REQUIREMENT »
What lines of the data hold the string "Emails"? Copy them all.

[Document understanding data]
◇ ◇ ◇ ◇ ◇
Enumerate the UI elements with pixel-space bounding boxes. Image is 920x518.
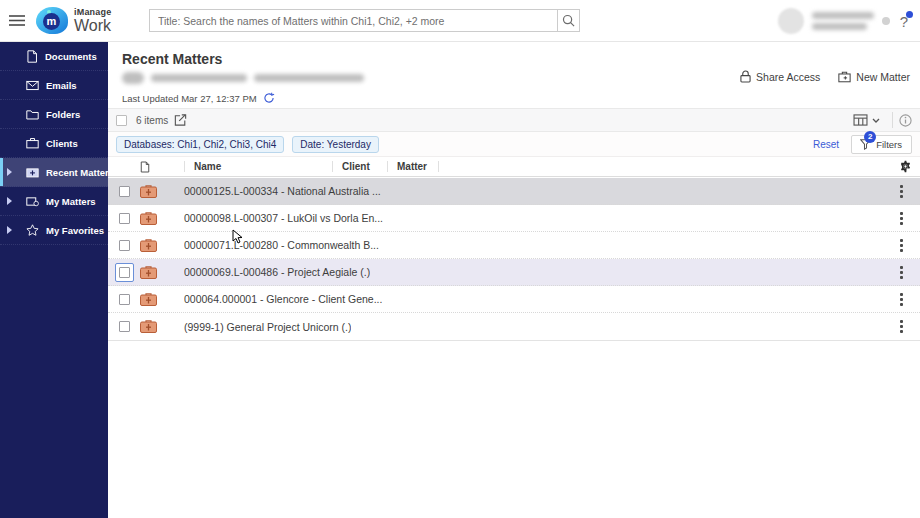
share-access-button[interactable]: Share Access — [740, 70, 820, 83]
matter-icon — [140, 266, 157, 279]
table-view-icon — [853, 114, 868, 126]
sidebar-item-emails[interactable]: Emails — [0, 71, 108, 100]
row-menu-kebab-icon[interactable] — [897, 263, 906, 282]
sidebar-item-label: Documents — [45, 51, 97, 62]
table-row[interactable]: 000064.000001 - Glencore - Client Gene..… — [108, 286, 920, 313]
column-settings-gear-icon[interactable] — [899, 160, 912, 173]
list-toolbar: 6 items — [108, 108, 920, 132]
search-input[interactable] — [149, 9, 557, 32]
filters-count-badge: 2 — [864, 131, 876, 143]
notification-dot — [906, 11, 913, 18]
expand-caret-icon[interactable] — [7, 168, 12, 176]
filters-button[interactable]: 2 Filters — [851, 135, 912, 154]
row-checkbox[interactable] — [119, 213, 130, 224]
search-icon — [562, 14, 575, 27]
column-header-matter[interactable]: Matter — [397, 161, 427, 172]
refresh-icon[interactable] — [263, 92, 275, 104]
global-search — [149, 9, 580, 32]
row-checkbox[interactable] — [119, 294, 130, 305]
table-row[interactable]: (9999-1) General Project Unicorn (.) — [108, 313, 920, 340]
sidebar-item-label: Clients — [46, 138, 78, 149]
avatar[interactable] — [778, 8, 804, 34]
redacted-breadcrumb — [122, 72, 364, 84]
sidebar-item-clients[interactable]: Clients — [0, 129, 108, 158]
sidebar-item-documents[interactable]: Documents — [0, 42, 108, 71]
folder-icon — [26, 109, 39, 120]
toolbar-divider — [892, 112, 893, 128]
imanage-logo-icon: m — [36, 7, 68, 34]
new-matter-button[interactable]: New Matter — [838, 71, 910, 83]
row-checkbox[interactable] — [119, 186, 130, 197]
sidebar-item-label: Recent Matters — [46, 167, 114, 178]
matter-name[interactable]: 000064.000001 - Glencore - Client Gene..… — [184, 293, 382, 305]
new-matter-label: New Matter — [856, 71, 910, 83]
redacted-username — [812, 12, 874, 30]
row-menu-kebab-icon[interactable] — [897, 209, 906, 228]
matter-icon — [140, 185, 157, 198]
table-row[interactable]: 00000098.L-000307 - LukOil vs Dorla En..… — [108, 205, 920, 232]
share-access-label: Share Access — [756, 71, 820, 83]
table-header: Name Client Matter — [108, 157, 920, 177]
expand-caret-icon[interactable] — [7, 197, 12, 205]
table-row[interactable]: 00000071.L-000280 - Commonwealth B... — [108, 232, 920, 259]
row-menu-kebab-icon[interactable] — [897, 182, 906, 201]
info-icon[interactable] — [899, 114, 912, 127]
matter-name[interactable]: (9999-1) General Project Unicorn (.) — [184, 321, 351, 333]
product-name: Work — [74, 18, 111, 34]
last-updated-text: Last Updated Mar 27, 12:37 PM — [122, 93, 257, 104]
select-all-checkbox[interactable] — [116, 115, 127, 126]
export-icon[interactable] — [174, 114, 187, 126]
reset-filters-link[interactable]: Reset — [813, 139, 839, 150]
table-row[interactable]: 00000125.L-000334 - National Australia .… — [108, 178, 920, 205]
items-count: 6 items — [136, 115, 168, 126]
filter-bar: Databases: Chi1, Chi2, Chi3, Chi4 Date: … — [108, 132, 920, 157]
sidebar-item-folders[interactable]: Folders — [0, 100, 108, 129]
row-menu-kebab-icon[interactable] — [897, 317, 906, 336]
table-row[interactable]: 00000069.L-000486 - Project Aegiale (.) — [108, 259, 920, 286]
sidebar: Documents Emails Folders Clients Recent … — [0, 42, 108, 518]
filter-chip-databases[interactable]: Databases: Chi1, Chi2, Chi3, Chi4 — [116, 136, 284, 153]
sidebar-item-my-favorites[interactable]: My Favorites — [0, 216, 108, 245]
row-checkbox[interactable] — [119, 240, 130, 251]
search-button[interactable] — [557, 9, 580, 32]
page-title: Recent Matters — [122, 51, 222, 67]
star-icon — [26, 224, 39, 236]
row-menu-kebab-icon[interactable] — [897, 236, 906, 255]
column-separator — [387, 161, 388, 172]
sidebar-item-label: My Favorites — [46, 225, 104, 236]
brand-name: iManage — [74, 8, 111, 17]
matter-icon — [140, 239, 157, 252]
user-menu-dot — [882, 17, 890, 25]
row-checkbox[interactable] — [119, 267, 130, 278]
filter-chip-date[interactable]: Date: Yesterday — [292, 136, 379, 153]
matter-name[interactable]: 00000098.L-000307 - LukOil vs Dorla En..… — [184, 212, 383, 224]
new-matter-icon — [838, 71, 851, 83]
hamburger-menu-icon[interactable] — [0, 14, 34, 27]
sidebar-item-my-matters[interactable]: My Matters — [0, 187, 108, 216]
matter-icon — [140, 320, 157, 333]
sidebar-item-label: Emails — [46, 80, 77, 91]
doc-type-column-icon[interactable] — [140, 161, 150, 173]
chevron-down-icon — [872, 118, 880, 123]
my-matters-icon — [26, 196, 39, 207]
view-toggle-button[interactable] — [847, 112, 886, 128]
column-separator — [184, 161, 185, 172]
main-content: Recent Matters Last Updated Mar 27, 12:3… — [108, 42, 920, 518]
checkbox-focus-ring — [115, 263, 134, 282]
row-checkbox[interactable] — [119, 321, 130, 332]
matter-name[interactable]: 00000071.L-000280 - Commonwealth B... — [184, 239, 379, 251]
column-header-name[interactable]: Name — [194, 161, 221, 172]
briefcase-icon — [26, 137, 39, 149]
topbar: m iManage Work ? — [0, 0, 920, 42]
sidebar-item-recent-matters[interactable]: Recent Matters — [0, 158, 108, 187]
matter-name[interactable]: 00000125.L-000334 - National Australia .… — [184, 185, 381, 197]
logo-letter: m — [43, 13, 60, 30]
matter-icon — [140, 212, 157, 225]
matter-name[interactable]: 00000069.L-000486 - Project Aegiale (.) — [184, 266, 370, 278]
filters-label: Filters — [876, 139, 902, 150]
row-menu-kebab-icon[interactable] — [897, 290, 906, 309]
column-header-client[interactable]: Client — [342, 161, 370, 172]
email-icon — [26, 80, 39, 91]
expand-caret-icon[interactable] — [7, 226, 12, 234]
help-button[interactable]: ? — [898, 13, 914, 30]
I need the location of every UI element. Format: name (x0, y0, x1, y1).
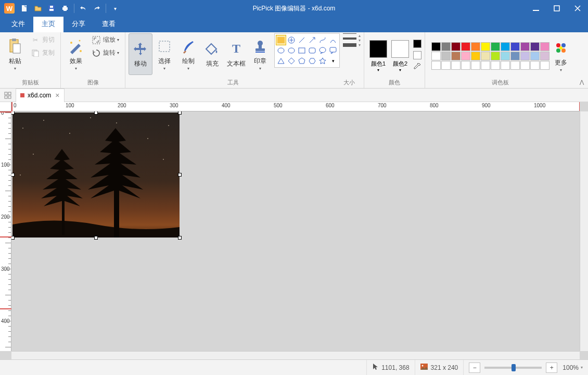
tool-move-button[interactable]: 移动 (129, 33, 152, 75)
thickness-picker[interactable] (343, 33, 356, 47)
close-button[interactable] (567, 0, 588, 17)
tool-fill-button[interactable]: 填充 (200, 33, 224, 75)
palette-swatch[interactable] (501, 52, 510, 60)
minimize-button[interactable] (526, 0, 546, 17)
palette-swatch[interactable] (491, 61, 500, 70)
palette-swatch[interactable] (501, 61, 510, 70)
tool-draw-button[interactable]: 绘制▾ (176, 33, 200, 75)
tab-file[interactable]: 文件 (3, 16, 33, 32)
palette-swatch[interactable] (540, 42, 549, 51)
shape-triangle[interactable] (276, 56, 286, 66)
rotate-button[interactable]: 旋转▾ (89, 46, 122, 59)
palette-swatch[interactable] (451, 52, 461, 60)
shape-more[interactable]: ▾ (328, 56, 338, 66)
palette-swatch[interactable] (471, 61, 480, 70)
qat-customize-button[interactable]: ▾ (108, 2, 122, 15)
qat-new-button[interactable] (18, 2, 31, 15)
tab-share[interactable]: 分享 (63, 16, 94, 32)
color1-swatch[interactable] (369, 40, 387, 58)
palette-swatch[interactable] (520, 52, 530, 60)
palette-swatch[interactable] (451, 42, 461, 51)
palette-swatch[interactable] (481, 52, 490, 60)
tab-thumbnails-button[interactable] (2, 90, 14, 101)
palette-swatch[interactable] (441, 52, 451, 60)
collapse-ribbon-button[interactable]: ⋀ (580, 79, 584, 85)
thickness-thin[interactable] (343, 33, 356, 34)
tab-view[interactable]: 查看 (94, 16, 124, 32)
palette-swatch[interactable] (431, 52, 441, 60)
palette-swatch[interactable] (540, 61, 549, 70)
palette-swatch[interactable] (441, 42, 451, 51)
document-tab[interactable]: x6d.com × (16, 89, 65, 102)
gallery-expand[interactable]: ▾ (359, 43, 361, 47)
ruler-horizontal[interactable]: 01002003004005006007008009001000 (11, 102, 580, 111)
shape-arrow[interactable] (307, 35, 317, 45)
effect-button[interactable]: 效果▾ (64, 33, 88, 75)
shape-pentagon[interactable] (297, 56, 307, 66)
palette-swatch[interactable] (461, 61, 470, 70)
shape-roundrect[interactable] (307, 45, 317, 56)
shape-hexagon[interactable] (307, 56, 317, 66)
palette-swatch[interactable] (491, 42, 500, 51)
more-colors-button[interactable]: 更多▾ (549, 35, 572, 77)
scrollbar-horizontal[interactable] (11, 351, 580, 359)
zoom-slider[interactable] (484, 367, 542, 369)
palette-swatch[interactable] (471, 42, 480, 51)
paste-button[interactable]: 粘贴▾ (3, 33, 27, 75)
shape-callout-rect[interactable] (328, 45, 338, 56)
shape-ellipse[interactable] (276, 45, 286, 56)
palette-swatch[interactable] (520, 42, 530, 51)
image-content[interactable] (12, 113, 180, 238)
shape-circle-plus[interactable] (286, 35, 297, 45)
qat-redo-button[interactable] (90, 2, 104, 15)
palette-swatch[interactable] (481, 42, 490, 51)
shape-curve[interactable] (317, 35, 328, 45)
shape-gallery[interactable]: ▾ (274, 33, 340, 68)
tab-home[interactable]: 主页 (33, 16, 63, 32)
palette-swatch[interactable] (501, 42, 510, 51)
tool-select-button[interactable]: 选择▾ (152, 33, 176, 75)
palette-swatch[interactable] (530, 52, 540, 60)
palette-swatch[interactable] (520, 61, 530, 70)
palette-swatch[interactable] (461, 52, 470, 60)
zoom-in-button[interactable]: + (546, 362, 557, 373)
thickness-thick[interactable] (343, 43, 356, 47)
palette-swatch[interactable] (530, 42, 540, 51)
qat-print-button[interactable] (58, 2, 72, 15)
color-palette[interactable] (431, 42, 549, 70)
canvas[interactable] (11, 111, 580, 351)
mini-color-black[interactable] (413, 40, 421, 48)
palette-swatch[interactable] (471, 52, 480, 60)
shape-rect[interactable] (297, 45, 307, 56)
palette-swatch[interactable] (441, 61, 451, 70)
tool-stamp-button[interactable]: 印章▾ (248, 33, 272, 75)
shape-connector[interactable] (328, 35, 338, 45)
shape-star[interactable] (317, 56, 328, 66)
copy-button[interactable]: 复制 (28, 46, 57, 59)
palette-swatch[interactable] (510, 42, 520, 51)
palette-swatch[interactable] (431, 42, 441, 51)
zoom-out-button[interactable]: − (469, 362, 480, 373)
palette-swatch[interactable] (431, 61, 441, 70)
qat-open-button[interactable] (31, 2, 45, 15)
scrollbar-vertical[interactable] (580, 111, 588, 351)
close-tab-button[interactable]: × (55, 91, 59, 99)
shape-callout-round[interactable] (317, 45, 328, 56)
resize-button[interactable]: 缩放▾ (89, 33, 122, 46)
tool-text-button[interactable]: T文本框 (224, 33, 248, 75)
qat-undo-button[interactable] (76, 2, 90, 15)
shape-ellipse2[interactable] (286, 45, 297, 56)
cut-button[interactable]: ✂剪切 (28, 33, 57, 46)
shape-rectangle-filled[interactable] (276, 35, 286, 45)
qat-save-button[interactable] (45, 2, 58, 15)
palette-swatch[interactable] (461, 42, 470, 51)
mini-color-white[interactable] (413, 51, 421, 59)
color2-swatch[interactable] (391, 40, 409, 58)
palette-swatch[interactable] (510, 52, 520, 60)
zoom-menu-button[interactable]: ▾ (581, 365, 583, 370)
palette-swatch[interactable] (540, 52, 549, 60)
maximize-button[interactable] (546, 0, 567, 17)
ruler-vertical[interactable]: 0100200300400 (0, 111, 11, 351)
palette-swatch[interactable] (530, 61, 540, 70)
thickness-med[interactable] (343, 38, 356, 40)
◇ ◇ ◇ ◇ ◇
THE ANSWER »
sidebar-item-emails[interactable]: Emails — [0, 71, 108, 100]
sidebar: Documents Emails Folders Clients Recent … — [0, 42, 108, 518]
sidebar-item-label: Emails — [46, 80, 77, 91]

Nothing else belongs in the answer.